The visit was intended to celebrate patriotic citizens. More unusually, the charm offensive also turned the spotlight on the territory’s poorest. And Luo’s message to Hong Kong’s tin-eared officials and tycoons was clear. Beijing does not want to see such obvious failures of governance.
For decades, pockets of penury have been seen as an unavoidable cost of the city’s long-lucrative wild capitalism. One in five people sit below the poverty line (before taking government aid into account), many of them old; Hong Kong has one of the worst inequality rates among developed nations.
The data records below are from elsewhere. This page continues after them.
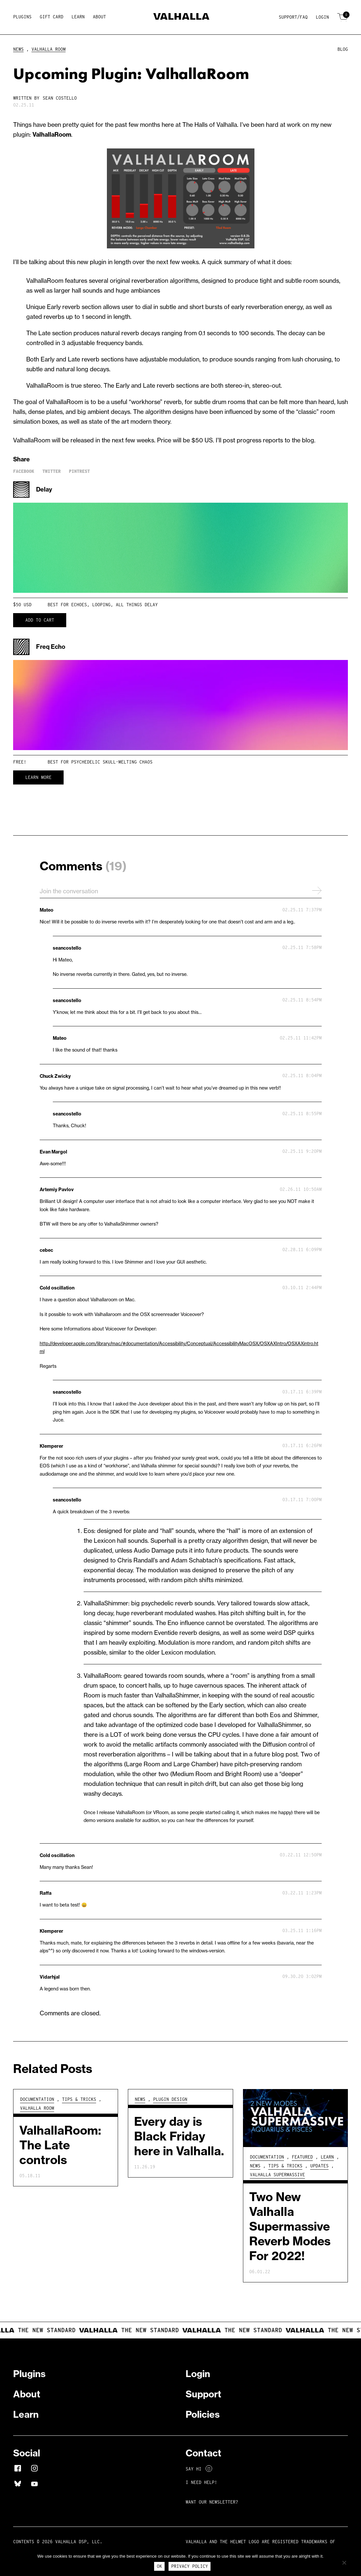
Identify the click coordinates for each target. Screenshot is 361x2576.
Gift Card (51, 16)
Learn (78, 16)
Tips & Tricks (79, 2099)
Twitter (51, 471)
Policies (203, 2414)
Months of violent street protests last year, followed by a pandemic, hit the precariously employed hardest, widening that chasm. Meanwhile, the end of the globalization surge that turned Hong Kong into a powerhouse isn’t helping either. State support is derisory.
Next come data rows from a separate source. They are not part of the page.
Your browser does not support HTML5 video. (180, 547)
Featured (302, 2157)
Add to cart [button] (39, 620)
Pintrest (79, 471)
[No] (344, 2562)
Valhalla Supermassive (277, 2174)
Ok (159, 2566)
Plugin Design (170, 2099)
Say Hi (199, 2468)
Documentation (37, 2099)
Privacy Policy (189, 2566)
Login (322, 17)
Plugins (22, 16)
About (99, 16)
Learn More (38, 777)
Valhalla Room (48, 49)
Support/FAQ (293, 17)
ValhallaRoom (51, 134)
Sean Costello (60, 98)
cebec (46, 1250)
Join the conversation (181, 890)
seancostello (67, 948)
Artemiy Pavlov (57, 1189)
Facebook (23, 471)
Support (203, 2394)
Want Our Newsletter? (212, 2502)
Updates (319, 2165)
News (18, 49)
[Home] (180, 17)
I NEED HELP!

A stronger, fairer welfare system can no longer be put off. Certainly, there’s a global opportunity to rethink the balance between economic growth, taxation, welfare and community after 2020. But few societies need the debate more urgently than Hong Kong, traumatized and economically weakened, with deep levels of distrust in government, particularly after a sweeping national security law was introduced at the end of June. Beijing has already signaled, most recently in President Xi Jinping’s speech in Shenzhen last month, that the “miracle” of development there risks eclipsing its southern neighbor. Hong Kong’s Chief Executive Carrie Lam chose to be in Shenzhen to hear that message, rather than to deliver the most important speech of her political year across the border.
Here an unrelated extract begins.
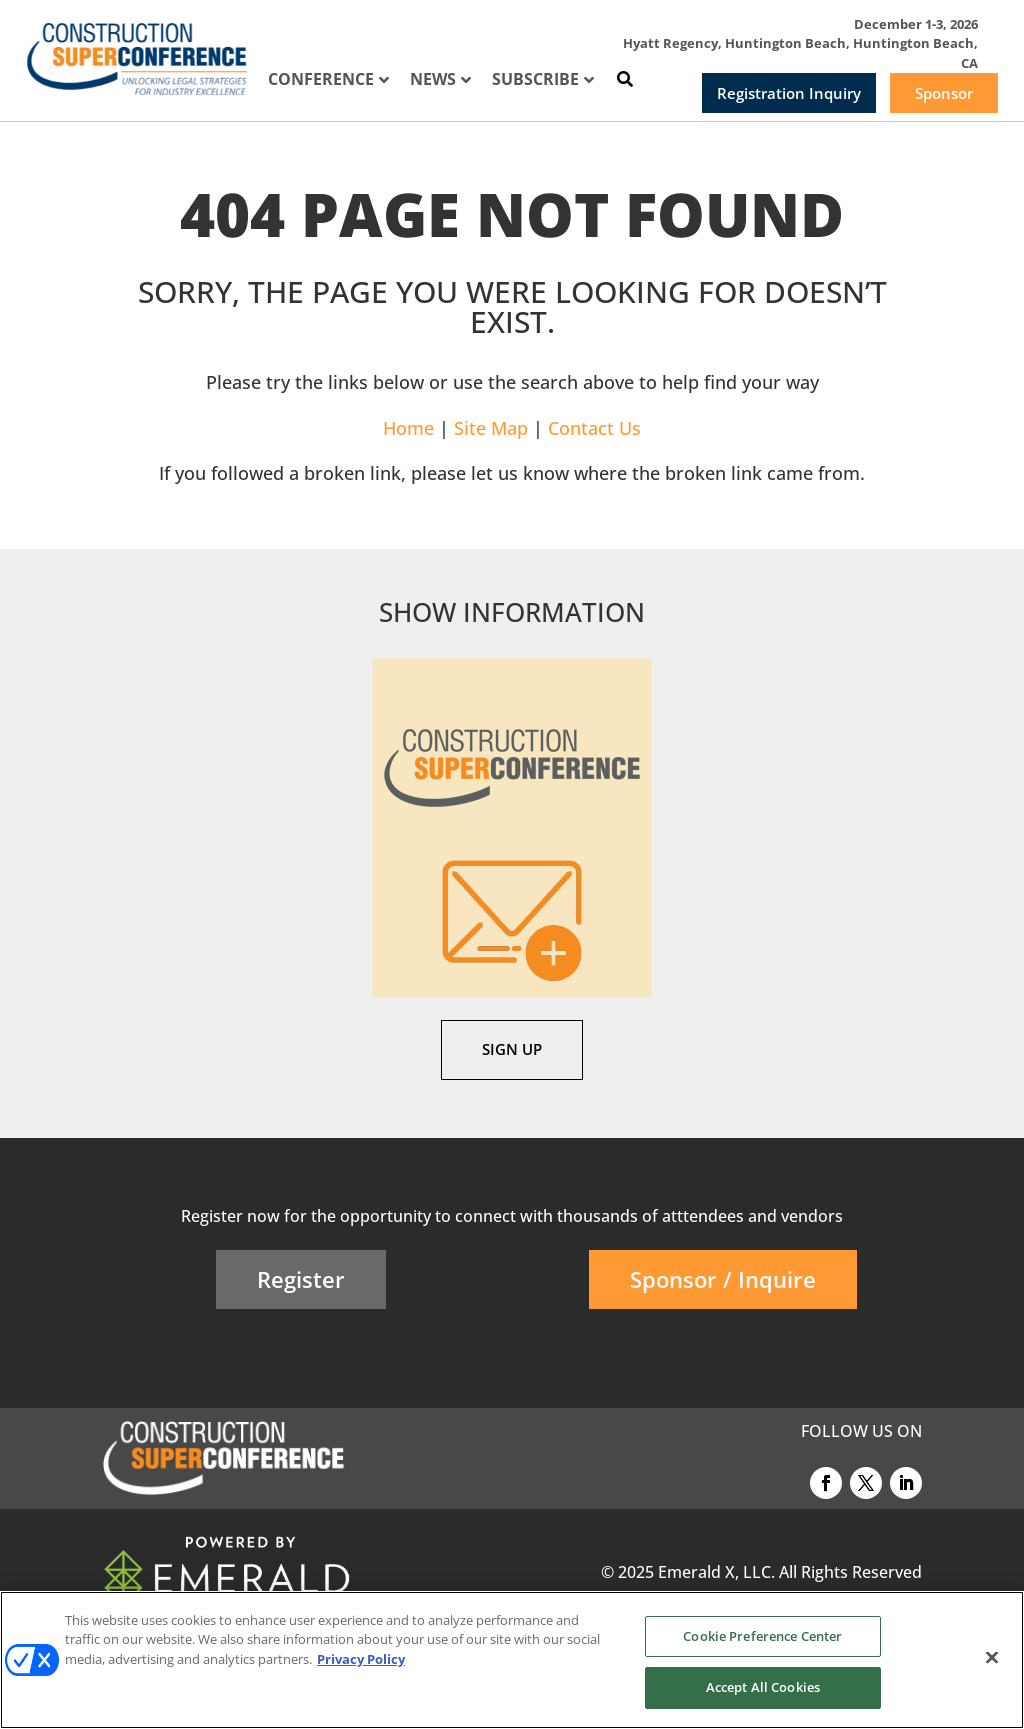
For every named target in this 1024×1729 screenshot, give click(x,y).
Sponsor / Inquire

With her postponed economic policy address due next week, Lam has the chance to show that the home front still matters to those ostensibly representing it, and to push for much more of the change that’s needed. It would be all the more significant if she chose to do so after opposition lawmakers were ousted or resigned from the Legislative Council.
An overhaul of the welfare system would require forging a social consensus that Hong Kong’s current leadership has so far not shown that it can achieve. It would mean challenging a homegrown philosophy that has stigmatized poverty as familial and personal failure, rather than acknowledging it as the product of poor administration. Hong Kong would also need to redesign its fiscal system. Less ambitious efforts have failed before. Yet with regular budgetary surpluses until the first deficit in 15 years in 2019-20, plus healthy fiscal reserves even after the current crunch, Hong Kong can do more. With the global economy shifting and its population ageing so fast that almost a third will be 65 or older by 2038, Hong Kong can’t afford not to change.